Users outfox Washington Office by opposing lobbying messages
The Layman Online, February 18, 2003
Some Presbyterians have begun using the Washington Office’s high-tech Web site to lobby against the political views of the Presbyterian Church (USA).
The backfire has caused consternation in the Washington Office, where the lobbying agency’s executive director intercepted a message to members of Congress and called the letter-writer to defend her agency.
The Washington Office purchased for its Web site a lobbying tool called CapWiz, which allows users to send e-letters to President George W. Bush and members of Congress on such issues as possible military intervention in Iraq.
The Washington Office installed the service hoping that Presbyterians would flood Congress with letters that repeat the agency’s left-leaning political views. All a user would have to do is fill in his name, address, e-mail and zip code. The zip code selects the names of the user’s U.S. senators and representative.
But not everybody is dutifully sending the prescribed letters. The Layman Online has received notice from two writers who composed their own letters that were contrary to the Washington Office’s views.
The following is one such letter (the writer asked not to be identified).

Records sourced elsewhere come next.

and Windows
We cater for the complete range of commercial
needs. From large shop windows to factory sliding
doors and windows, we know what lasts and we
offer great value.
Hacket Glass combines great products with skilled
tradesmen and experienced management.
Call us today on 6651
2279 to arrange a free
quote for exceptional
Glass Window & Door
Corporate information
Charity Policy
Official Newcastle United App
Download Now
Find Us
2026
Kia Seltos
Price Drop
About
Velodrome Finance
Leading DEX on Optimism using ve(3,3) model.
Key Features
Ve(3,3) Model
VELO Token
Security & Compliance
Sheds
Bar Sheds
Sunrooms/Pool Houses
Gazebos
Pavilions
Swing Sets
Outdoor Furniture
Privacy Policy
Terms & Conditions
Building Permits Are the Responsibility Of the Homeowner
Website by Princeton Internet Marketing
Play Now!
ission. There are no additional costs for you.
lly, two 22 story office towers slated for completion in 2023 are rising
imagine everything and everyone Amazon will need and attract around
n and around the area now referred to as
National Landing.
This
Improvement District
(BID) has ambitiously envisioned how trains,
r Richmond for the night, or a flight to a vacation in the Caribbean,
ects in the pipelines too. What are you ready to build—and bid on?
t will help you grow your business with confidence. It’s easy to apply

- You may be contacted from time to time from the Washington Office of the Presbyterian Church (U.S.A.), who lobby for the denomination.
- It is of great concern to many Presbyterians that the PCUSA Washington Office does not at all speak for our concerns. Instead, the office seems quite captive to a marriage of liberal theology and liberal politics, which do not necessarily go together.

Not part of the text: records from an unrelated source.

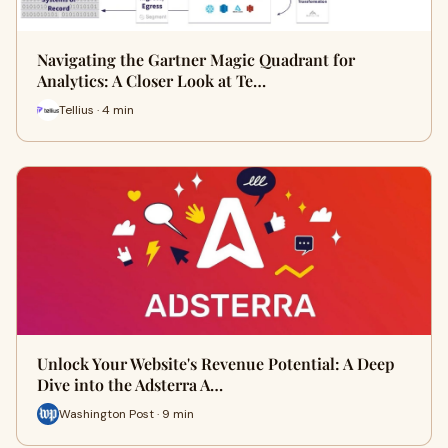
Navigating the Gartner Magic Quadrant for
Analytics: A Closer Look at Te…
Tellius · 4 min
Unlock Your Website's Revenue Potential: A Deep
Dive into the Adsterra A…
Washington Post · 9 min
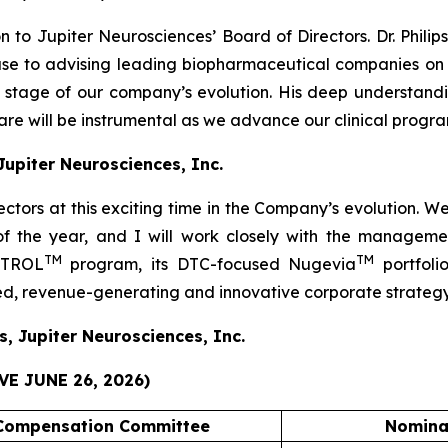
 to Jupiter Neurosciences’ Board of Directors. Dr. Phili
ouse to advising leading biopharmaceutical companies 
al stage of our company’s evolution. His deep understa
e will be instrumental as we advance our clinical progra
 Jupiter Neurosciences, Inc.
rectors at this exciting time in the Company’s evolution. 
 of the year, and I will work closely with the manage
TM
TM
JOTROL
program, its DTC-focused Nugevia
portfoli
ied, revenue-generating and innovative corporate strategy
s, Jupiter Neurosciences, Inc.
E JUNE 26, 2026)
Compensation Committee
Nomina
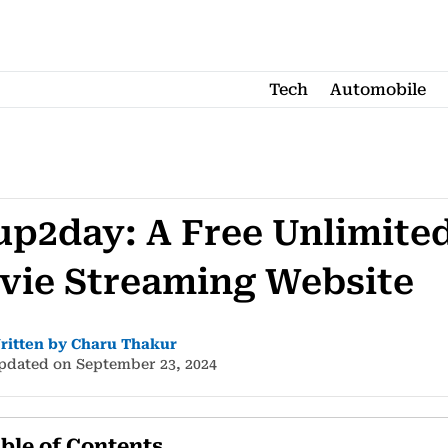
Tech
Automobile
up2day: A Free Unlimite
vie Streaming Website
ritten by Charu Thakur
pdated on September 23, 2024
ble of Contents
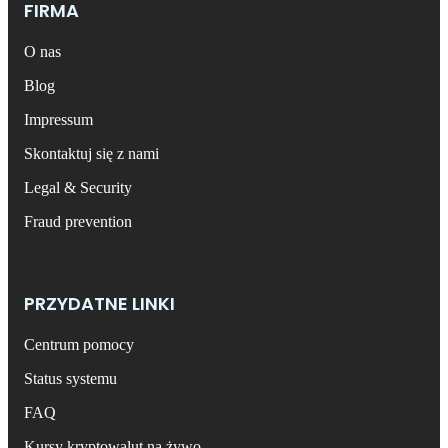
FIRMA
O nas
Blog
Impressum
Skontaktuj się z nami
Legal & Security
Fraud prevention
PRZYDATNE LINKI
Centrum pomocy
Status systemu
FAQ
Kursy kryptowalut na żywo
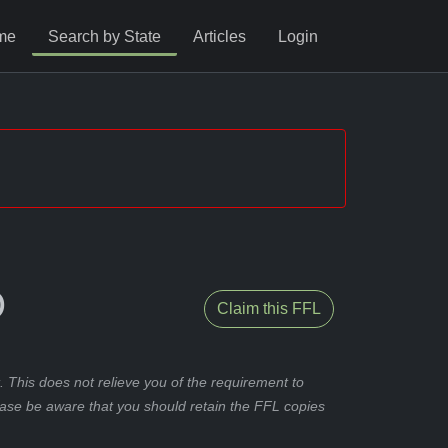
me
Search by State
Articles
Login
O
Claim this FFL
 This does not relieve you of the requirement to
ease be aware that you should retain the FFL copies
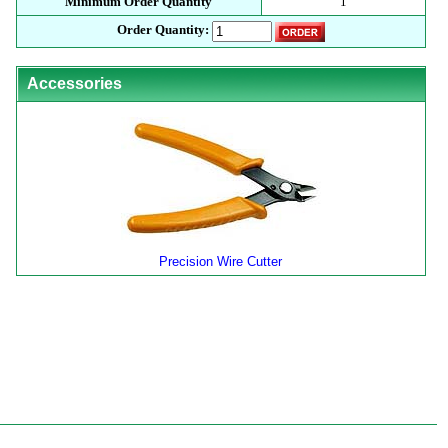
Minimum Order Quantity
1
Order Quantity:
Accessories
Precision Wire Cutter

- The office is not being deceptive, but they may leave the impression that Presbyterians are lined up in massive support of their office. Just the opposite is true: In most cases, the direction the Washington Office of the PCUSA advocates is usually just the opposite of the viewpoint of the majority of Presbyterians, although it may ostensibly be the policy pressed through some agency.

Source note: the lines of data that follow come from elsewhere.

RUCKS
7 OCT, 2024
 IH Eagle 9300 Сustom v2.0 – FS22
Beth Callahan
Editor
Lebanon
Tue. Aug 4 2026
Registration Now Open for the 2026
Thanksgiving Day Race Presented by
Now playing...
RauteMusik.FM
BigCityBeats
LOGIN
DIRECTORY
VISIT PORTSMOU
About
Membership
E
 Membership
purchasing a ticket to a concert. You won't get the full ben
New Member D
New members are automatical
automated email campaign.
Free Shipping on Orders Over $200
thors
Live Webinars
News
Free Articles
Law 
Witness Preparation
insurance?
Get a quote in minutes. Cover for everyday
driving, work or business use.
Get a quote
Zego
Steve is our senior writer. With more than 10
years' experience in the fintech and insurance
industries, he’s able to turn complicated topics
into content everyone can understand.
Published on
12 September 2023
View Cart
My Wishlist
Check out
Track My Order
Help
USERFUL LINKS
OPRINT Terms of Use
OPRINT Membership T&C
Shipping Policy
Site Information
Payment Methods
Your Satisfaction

- In other words: When you receive something from the Washington Office of the PCUSA, nearly always the majority of Presbyterians are actually on the OTHER side of the issue. Just thought I’d warn you!
Eleanor Ivory Giddings, the director of the Washington Office, read the letter and contacted the writer by phone to defend her agency.
Thus, the letter writer said he learned “that a third party was reading private communications between a citizen and his representatives. There was no warning, so I got on her case and forced her to put the warning that’s now on the letter template, so that people writing Congress now will know that the Washington Office can and will read their letters.”
After that conversation, users are now warned that members of the Washington Office staff may take a peek at what you wrote. This warning has been added to the site: “Your e-mail messages to Congress are stored in a system that PCUSA Washington Office associates have access to, and from time to time your letters to Congress may be read by us, as we gauge public interest in our E-Serve system.”
Jim Kettlewell of Canton, Ohio, also outfoxed the Washington Office’s Internet CapWiz system. Kettlewell shunned the Washington Office’s letters and sent the following to his congressional representatives (along with a copy to The Layman Online):
- Please pay no attention to messages from Presbyterian Church officials who have no understanding of the threats posed by Iraq.
- The leaders of my denomination who are promoting extreme pacifism are an embarrassment to me, and I urge you to have the resolve to support our president and the overwhelming majority of our allies who stand with us against the threat Iraq poses.
- I support the use of the military forces of the US and its allies in eliminating the Iraqi threats to US security and the security of all peace-loving nations.